## What needs to be done
Leave out the pictures, then output the lines of the records below from the first through the one containing "Marcas Distribuidas".

+-------+

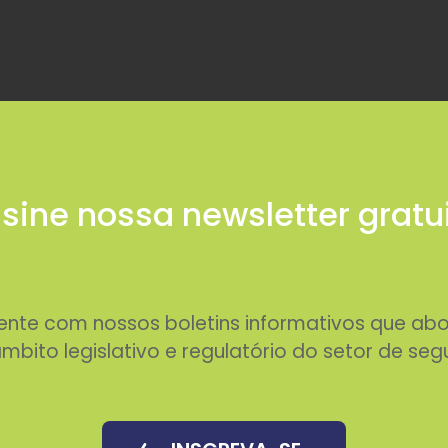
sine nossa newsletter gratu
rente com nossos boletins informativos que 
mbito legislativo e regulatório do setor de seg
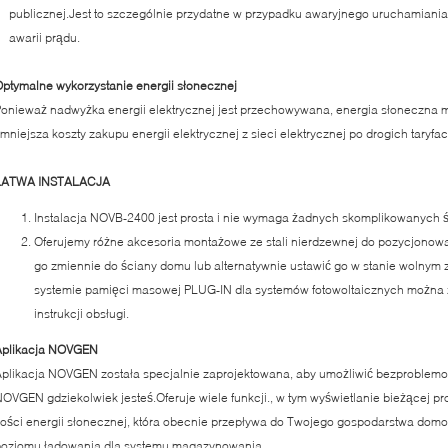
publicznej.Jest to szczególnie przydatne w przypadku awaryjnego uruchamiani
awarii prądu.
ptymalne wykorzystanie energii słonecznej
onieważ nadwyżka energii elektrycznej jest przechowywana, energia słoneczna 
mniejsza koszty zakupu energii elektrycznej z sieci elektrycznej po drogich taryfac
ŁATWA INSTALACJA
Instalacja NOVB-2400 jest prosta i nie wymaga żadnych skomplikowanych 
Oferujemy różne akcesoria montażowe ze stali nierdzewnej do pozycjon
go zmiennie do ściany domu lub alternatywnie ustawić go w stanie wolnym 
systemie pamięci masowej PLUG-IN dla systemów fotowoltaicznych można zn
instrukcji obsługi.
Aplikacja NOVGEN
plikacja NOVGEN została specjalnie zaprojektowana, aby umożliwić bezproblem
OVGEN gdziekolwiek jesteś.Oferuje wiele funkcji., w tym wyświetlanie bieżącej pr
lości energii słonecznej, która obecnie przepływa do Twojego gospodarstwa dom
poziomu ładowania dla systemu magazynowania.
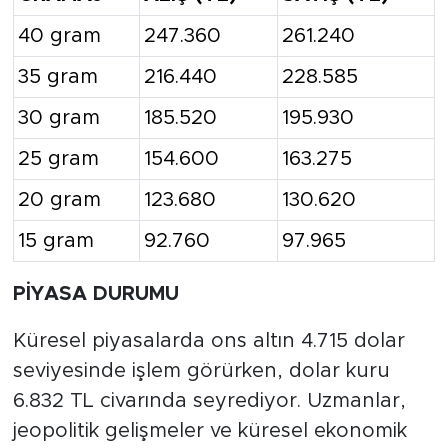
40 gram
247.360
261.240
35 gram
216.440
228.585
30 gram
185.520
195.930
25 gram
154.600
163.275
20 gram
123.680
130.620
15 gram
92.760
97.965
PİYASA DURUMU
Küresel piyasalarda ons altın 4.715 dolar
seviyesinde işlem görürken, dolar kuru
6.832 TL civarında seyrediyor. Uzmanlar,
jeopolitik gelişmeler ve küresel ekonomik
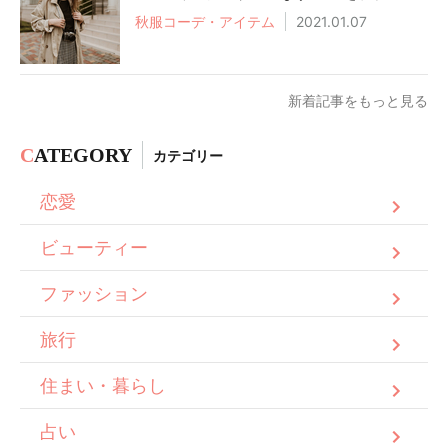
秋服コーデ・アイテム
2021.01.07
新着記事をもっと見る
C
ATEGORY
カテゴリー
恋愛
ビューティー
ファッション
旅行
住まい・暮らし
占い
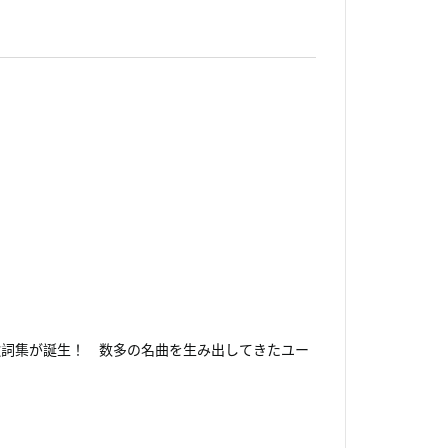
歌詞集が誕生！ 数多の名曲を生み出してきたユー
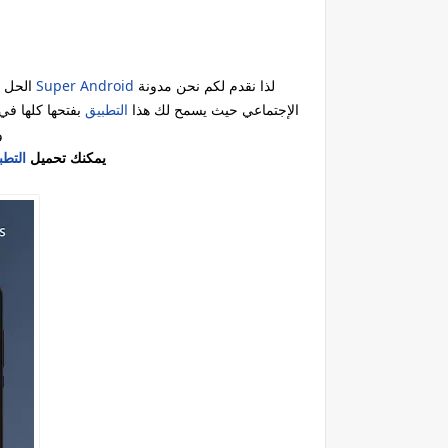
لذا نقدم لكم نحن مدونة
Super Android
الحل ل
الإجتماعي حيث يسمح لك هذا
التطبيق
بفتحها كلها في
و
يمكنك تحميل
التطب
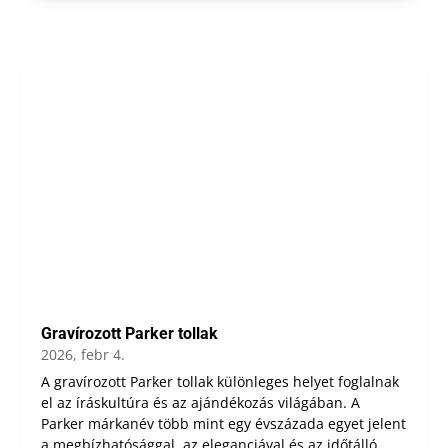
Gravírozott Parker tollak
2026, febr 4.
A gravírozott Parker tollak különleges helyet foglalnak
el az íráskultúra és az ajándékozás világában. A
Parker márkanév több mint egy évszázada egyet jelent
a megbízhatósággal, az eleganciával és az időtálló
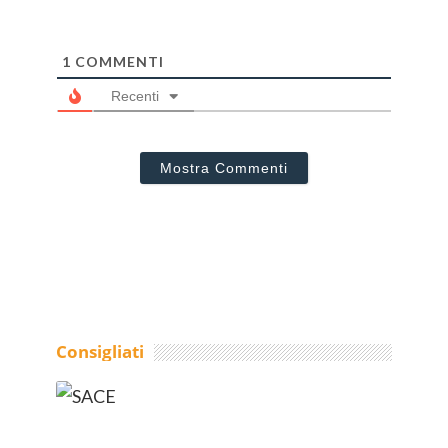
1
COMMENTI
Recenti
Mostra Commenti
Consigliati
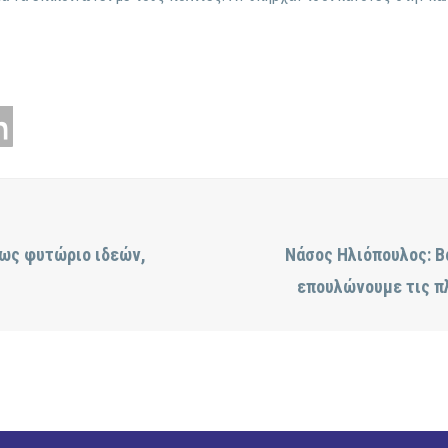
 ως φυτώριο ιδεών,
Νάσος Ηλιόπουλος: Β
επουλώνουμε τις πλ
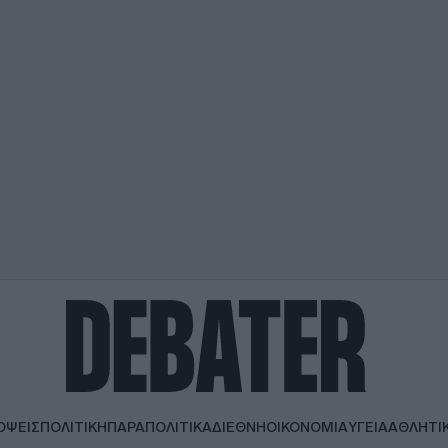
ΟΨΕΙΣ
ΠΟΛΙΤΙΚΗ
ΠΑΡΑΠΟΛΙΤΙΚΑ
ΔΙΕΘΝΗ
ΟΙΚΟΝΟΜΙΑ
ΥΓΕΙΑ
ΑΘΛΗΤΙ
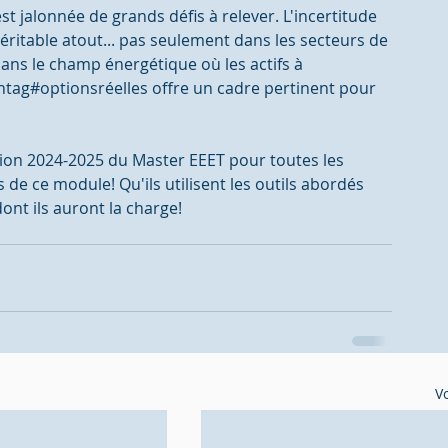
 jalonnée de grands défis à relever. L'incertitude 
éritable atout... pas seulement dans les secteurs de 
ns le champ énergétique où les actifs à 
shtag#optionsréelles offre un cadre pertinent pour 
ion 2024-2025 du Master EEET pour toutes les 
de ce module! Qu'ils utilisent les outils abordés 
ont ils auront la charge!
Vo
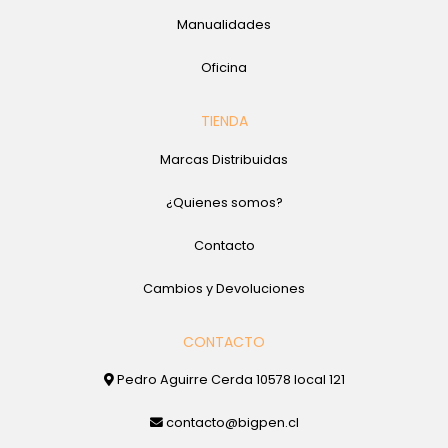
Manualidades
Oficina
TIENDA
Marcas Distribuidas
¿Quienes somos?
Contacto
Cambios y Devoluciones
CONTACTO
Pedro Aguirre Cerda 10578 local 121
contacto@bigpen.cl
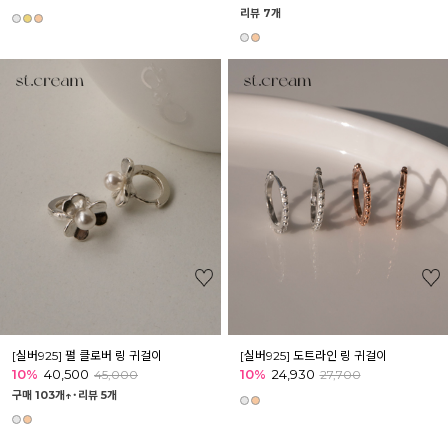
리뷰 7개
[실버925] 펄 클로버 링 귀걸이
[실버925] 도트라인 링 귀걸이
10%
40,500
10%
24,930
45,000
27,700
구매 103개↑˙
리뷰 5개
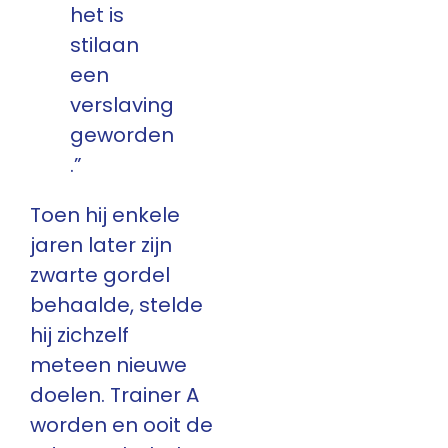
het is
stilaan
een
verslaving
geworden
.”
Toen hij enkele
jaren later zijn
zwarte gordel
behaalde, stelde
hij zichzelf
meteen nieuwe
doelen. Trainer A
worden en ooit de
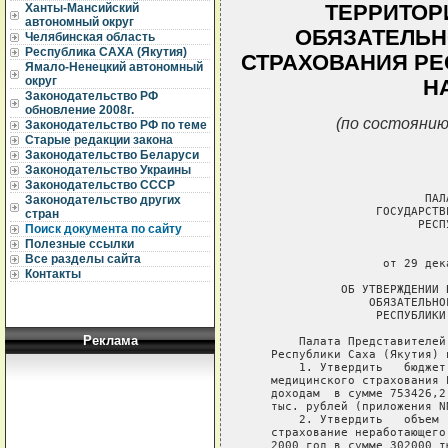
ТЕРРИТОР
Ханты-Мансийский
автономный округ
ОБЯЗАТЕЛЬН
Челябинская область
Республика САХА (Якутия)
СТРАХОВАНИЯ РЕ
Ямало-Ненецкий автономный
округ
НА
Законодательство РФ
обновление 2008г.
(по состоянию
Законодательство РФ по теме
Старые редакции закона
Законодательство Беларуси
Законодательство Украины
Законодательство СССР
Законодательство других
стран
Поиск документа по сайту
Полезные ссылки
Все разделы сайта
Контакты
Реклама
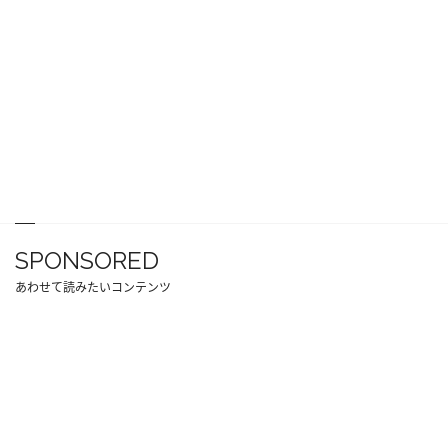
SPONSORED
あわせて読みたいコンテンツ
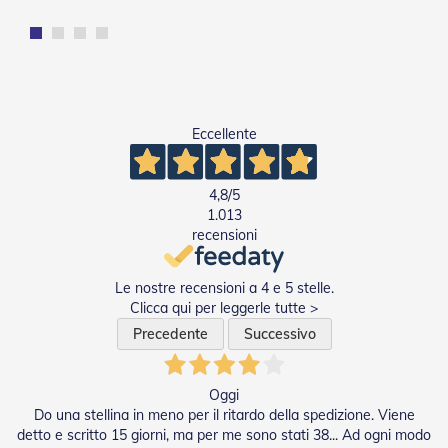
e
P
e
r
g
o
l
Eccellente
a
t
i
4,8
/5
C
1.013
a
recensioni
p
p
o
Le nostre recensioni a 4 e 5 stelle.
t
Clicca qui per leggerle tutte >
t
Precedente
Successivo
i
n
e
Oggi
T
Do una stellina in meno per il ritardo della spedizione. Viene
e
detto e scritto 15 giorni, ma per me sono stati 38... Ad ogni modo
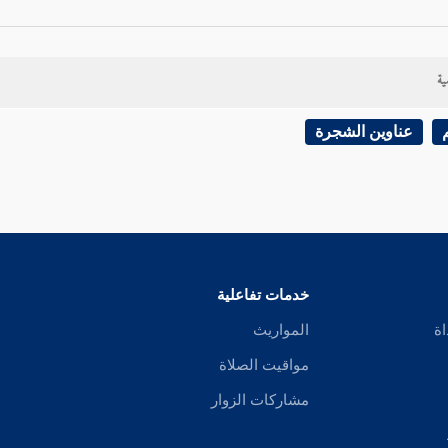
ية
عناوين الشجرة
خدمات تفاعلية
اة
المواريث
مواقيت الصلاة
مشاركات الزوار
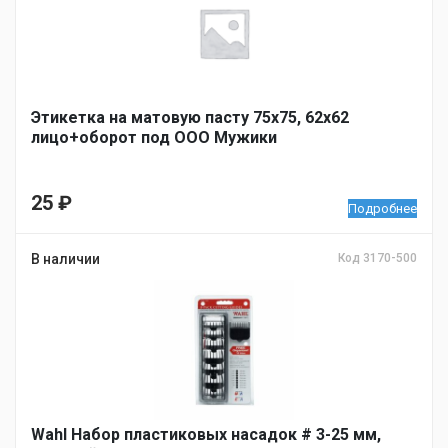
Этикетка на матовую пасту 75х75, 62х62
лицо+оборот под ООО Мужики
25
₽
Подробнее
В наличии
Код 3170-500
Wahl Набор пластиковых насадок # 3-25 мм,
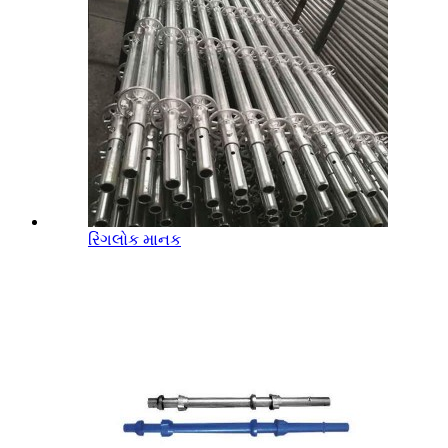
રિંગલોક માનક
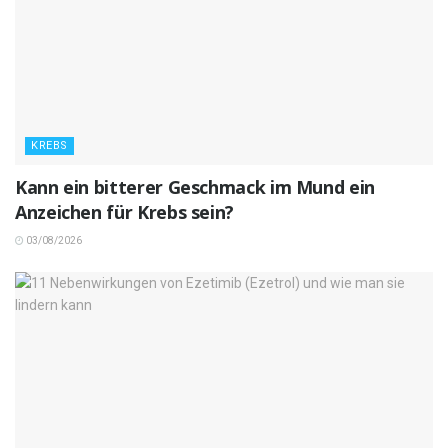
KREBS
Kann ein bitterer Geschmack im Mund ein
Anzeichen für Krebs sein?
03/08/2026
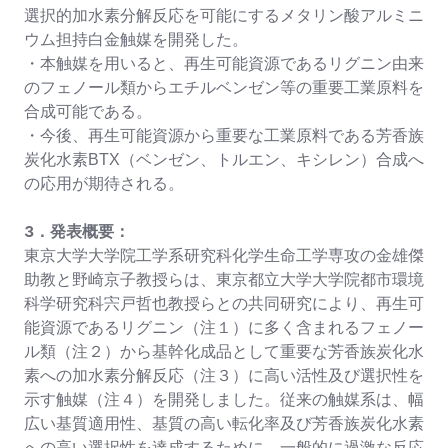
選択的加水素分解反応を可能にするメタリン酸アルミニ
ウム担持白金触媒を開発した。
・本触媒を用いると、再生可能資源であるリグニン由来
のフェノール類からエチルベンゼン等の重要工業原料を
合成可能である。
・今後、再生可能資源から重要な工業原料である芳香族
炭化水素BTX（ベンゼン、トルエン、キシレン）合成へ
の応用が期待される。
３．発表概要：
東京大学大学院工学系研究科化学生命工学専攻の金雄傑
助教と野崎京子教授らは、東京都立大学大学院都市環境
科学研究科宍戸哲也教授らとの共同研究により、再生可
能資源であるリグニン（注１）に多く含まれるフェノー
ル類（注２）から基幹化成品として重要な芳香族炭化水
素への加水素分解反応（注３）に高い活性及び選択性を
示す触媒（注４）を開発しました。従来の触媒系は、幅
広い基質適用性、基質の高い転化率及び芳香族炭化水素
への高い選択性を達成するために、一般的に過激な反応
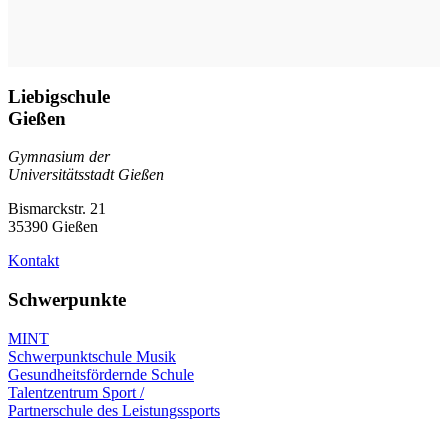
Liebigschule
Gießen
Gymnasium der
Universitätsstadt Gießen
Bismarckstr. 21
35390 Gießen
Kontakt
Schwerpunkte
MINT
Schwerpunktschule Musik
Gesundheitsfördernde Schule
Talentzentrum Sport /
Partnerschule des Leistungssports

+-------+

## Answer space
sine nossa newsletter gratu
rente com nossos boletins informativos que 
mbito legislativo e regulatório do setor de seg
publicznej.Jest to szczególnie przydatne w przypadku awaryjnego uruchamiani
awarii prądu.
ptymalne wykorzystanie energii słonecznej
onieważ nadwyżka energii elektrycznej jest przechowywana, energia słoneczna 
mniejsza koszty zakupu energii elektrycznej z sieci elektrycznej po drogich taryfac
ŁATWA INSTALACJA
Instalacja NOVB-2400 jest prosta i nie wymaga żadnych skomplikowanych 
Oferujemy różne akcesoria montażowe ze stali nierdzewnej do pozycjon
go zmiennie do ściany domu lub alternatywnie ustawić go w stanie wolnym 
systemie pamięci masowej PLUG-IN dla systemów fotowoltaicznych można zn
instrukcji obsługi.
Aplikacja NOVGEN
plikacja NOVGEN została specjalnie zaprojektowana, aby umożliwić bezproblem
OVGEN gdziekolwiek jesteś.Oferuje wiele funkcji., w tym wyświetlanie bieżącej pr
lości energii słonecznej, która obecnie przepływa do Twojego gospodarstwa dom
poziomu ładowania dla systemu magazynowania.
40 gram
247.360
261.240
35 gram
216.440
228.585
30 gram
185.520
195.930
25 gram
154.600
163.275
20 gram
123.680
130.620
15 gram
92.760
97.965
PİYASA DURUMU
Küresel piyasalarda ons altın 4.715 dolar
seviyesinde işlem görürken, dolar kuru
6.832 TL civarında seyrediyor. Uzmanlar,
jeopolitik gelişmeler ve küresel ekonomik
秋服コーデ・アイテム
2021.01.07
新着記事をもっと見る
C
ATEGORY
カテゴリー
恋愛
ビューティー
ファッション
旅行
住まい・暮らし
占い
歌詞集が誕生！ 数多の名曲を生み出してきたユー
لذا نقدم لكم نحن مدونة
Super Android
الحل ل
الإجتماعي حيث يسمح لك هذا
التطبيق
بفتحها كلها في
و
يمكنك تحميل
التطب
Gravírozott Parker tollak
2026, febr 4.
A gravírozott Parker tollak különleges helyet foglalnak
el az íráskultúra és az ajándékozás világában. A
Parker márkanév több mint egy évszázada egyet jelent
a megbízhatósággal, az eleganciával és az időtálló
1
COMMENTI
Recenti
Mostra Commenti
Consigliati
 ως φυτώριο ιδεών,
Νάσος Ηλιόπουλος: Β
επουλώνουμε τις πλ
ΟΨΕΙΣ
ΠΟΛΙΤΙΚΗ
ΠΑΡΑΠΟΛΙΤΙΚΑ
ΔΙΕΘΝΗ
ΟΙΚΟΝΟΜΙΑ
ΥΓΕΙΑ
ΑΘΛΗΤΙ
 jalonnée de grands défis à relever. L'incertitude 
éritable atout... pas seulement dans les secteurs de 
ns le champ énergétique où les actifs à 
shtag#optionsréelles offre un cadre pertinent pour 
ion 2024-2025 du Master EEET pour toutes les 
de ce module! Qu'ils utilisent les outils abordés 
ont ils auront la charge!
Vo
Manualidades
Oficina
TIENDA
Marcas Distribuidas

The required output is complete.